After 2-year-old Jozef Dudek's death in May 2017, the Dudek family hired the Feldman Shepherd legal team, who represented the families of three other children killed by Malm dresser tipovers: Curren Collas of West Chester, Pennsylvania; Camden Ellis of Snohomish, Washington; and Ted McGee of Apple Valley, Minnesota. Ikea ended up paying $50 million in settlements to these three families.
In June 2016, Ikea agreed to a recall of Malm dressers as well as other furniture that contained similar safety and stability defects. 17.3 million dressers ended up being recalled. Dudek was the first child killed after the recall was announced.
Jozef Dudek
Feldman Shepherd said the recall was poorly publicized.

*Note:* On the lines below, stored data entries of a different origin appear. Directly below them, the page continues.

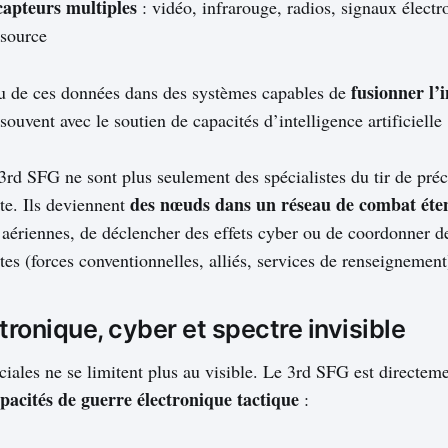
capteurs multiples
: vidéo, infrarouge, radios, signaux élect
 source
fusionner l’
au de ces données dans des systèmes capables de
 souvent avec le soutien de capacités d’intelligence artificielle
3rd SFG ne sont plus seulement des spécialistes du tir de préc
des nœuds dans un réseau de combat éte
rète. Ils deviennent
 aériennes, de déclencher des effets cyber ou de coordonner d
es (forces conventionnelles, alliés, services de renseignement
tronique, cyber et spectre invisible
ciales ne se limitent plus au visible. Le 3rd SFG est directem
pacités de guerre électronique tactique
: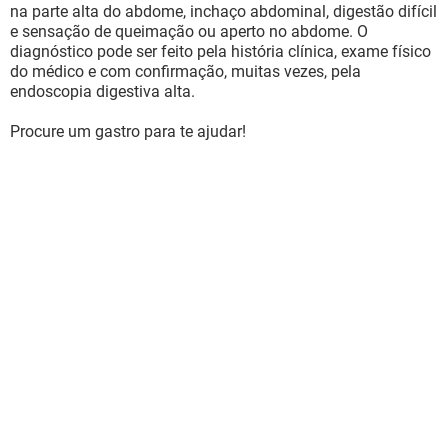
na parte alta do abdome, inchaço abdominal, digestão difícil
e sensação de queimação ou aperto no abdome. O
diagnóstico pode ser feito pela história clínica, exame físico
do médico e com confirmação, muitas vezes, pela
endoscopia digestiva alta.
Procure um gastro para te ajudar!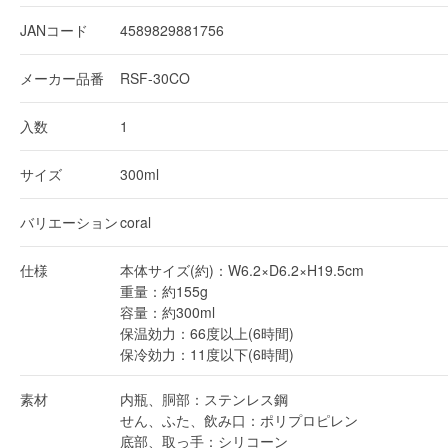
JANコード
4589829881756
メーカー品番
RSF-30CO
入数
1
サイズ
300ml
バリエーション
coral
仕様
本体サイズ(約)：W6.2×D6.2×H19.5cm
重量：約155g
容量：約300ml
保温効力：66度以上(6時間)
保冷効力：11度以下(6時間)
素材
内瓶、胴部：ステンレス鋼
せん、ふた、飲み口：ポリプロピレン
底部、取っ手：シリコーン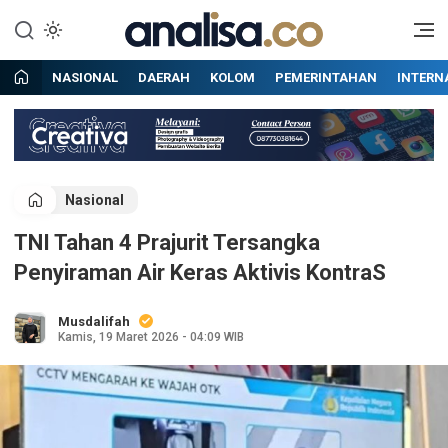
Lewati
ke
Situs berita online terpercaya
Analisa
konten
NASIONAL
DAERAH
KOLOM
PEMERINTAHAN
INTERN
Nasional
TNI Tahan 4 Prajurit Tersangka
Penyiraman Air Keras Aktivis KontraS
Musdalifah
Kamis, 19 Maret 2026 - 04:09 WIB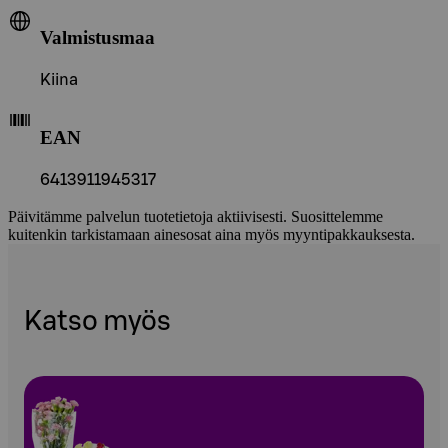
Valmistusmaa
Kiina
EAN
6413911945317
Päivitämme palvelun tuotetietoja aktiivisesti. Suosittelemme
kuitenkin tarkistamaan ainesosat aina myös myyntipakkauksesta.
Katso myös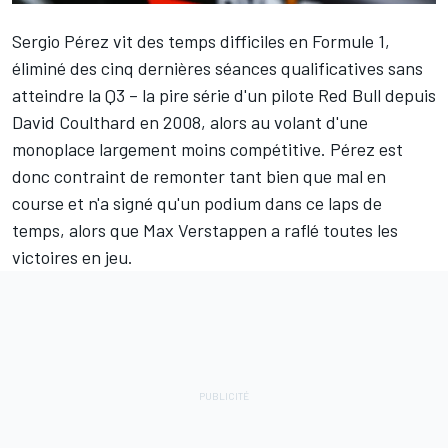
Sergio Pérez
vit des temps difficiles en Formule 1,
éliminé des cinq dernières séances qualificatives sans
atteindre la Q3 – la pire série d'un pilote
Red Bull
depuis
David Coulthard
en 2008, alors au volant d'une
monoplace largement moins compétitive. Pérez est
donc contraint de remonter tant bien que mal en
course et n'a signé qu'un podium dans ce laps de
temps, alors que
Max Verstappen
a raflé toutes les
victoires en jeu.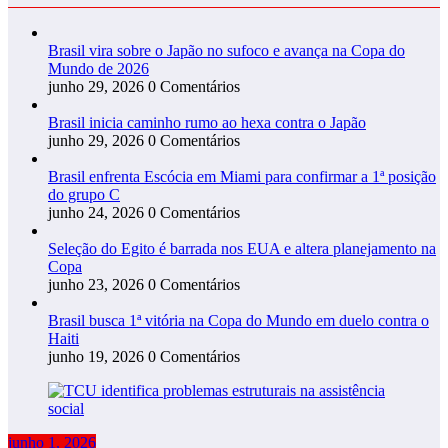
Brasil vira sobre o Japão no sufoco e avança na Copa do
Mundo de 2026
junho 29, 2026
0 Comentários
Brasil inicia caminho rumo ao hexa contra o Japão
junho 29, 2026
0 Comentários
Brasil enfrenta Escócia em Miami para confirmar a 1ª posição
do grupo C
junho 24, 2026
0 Comentários
Seleção do Egito é barrada nos EUA e altera planejamento na
Copa
junho 23, 2026
0 Comentários
Brasil busca 1ª vitória na Copa do Mundo em duelo contra o
Haiti
junho 19, 2026
0 Comentários
junho 1, 2026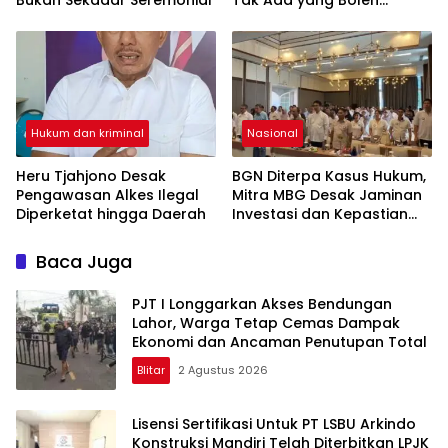
Bukan Sekadar Seremonial
Tak Ada yang Boleh
Intervensi Program MBG
Hukum dan kriminal
Nasional
Heru Tjahjono Desak
BGN Diterpa Kasus Hukum,
Pengawasan Alkes Ilegal
Mitra MBG Desak Jaminan
Diperketat hingga Daerah
Investasi dan Kepastian
Regulasi
Baca Juga
PJT I Longgarkan Akses Bendungan
Lahor, Warga Tetap Cemas Dampak
Ekonomi dan Ancaman Penutupan Total
Blitar
2 Agustus 2026
Lisensi Sertifikasi Untuk PT LSBU Arkindo
Konstruksi Mandiri Telah Diterbitkan LPJK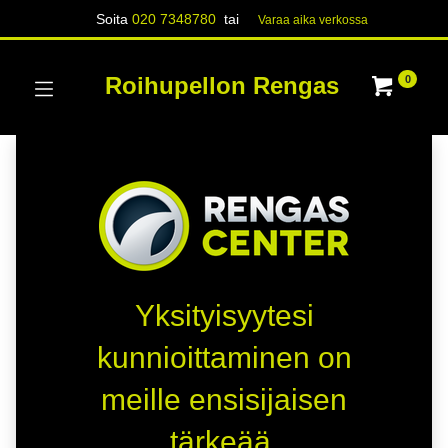
Soita
020 7348780
tai
Varaa aika verk​​​​ossa
Roihupellon Rengas
0
Yksityisyytesi
kunnioittaminen on
meille ensisijaisen
tärkeää.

"Jozef's death was completely avoidable, had IKEA adhered to safe design standards," said Feldman. "Last year's so-called recall was poorly publicized by IKEA and ineffective in getting these defective and unstable dressers out of children's bedrooms. It's terrifying that there are millions more of these dressers in homes across the country, which may cause more harm and anguish in the future."
Ikea issued an apology for Dudek's death.
"While no settlement can alter the tragic events that brought us here, for the sake of the family and all involved, we're grateful that this litigation has reached a resolution," an Ikea spokesperson said. "Product safety is a top priority for Ikea and at the core of the design process every day. Again, we offer our deepest condolences to the family."
Since 2016, Ikea says it has destroyed 420,000 returned Malm dressers and provided more than a million anchoring kits to customers. Ikea said it aggressively promoted the recall, including through a national television campaign, direct emails to customers, and through ads.
Ikea has promised to broaden its outreach as part of the settlement. The company will meet with representatives of Parents Against Tip-Overs, an advocacy group lobbying for safer furniture designs.
Ikea dressers have been linked to the deaths of at least nine children.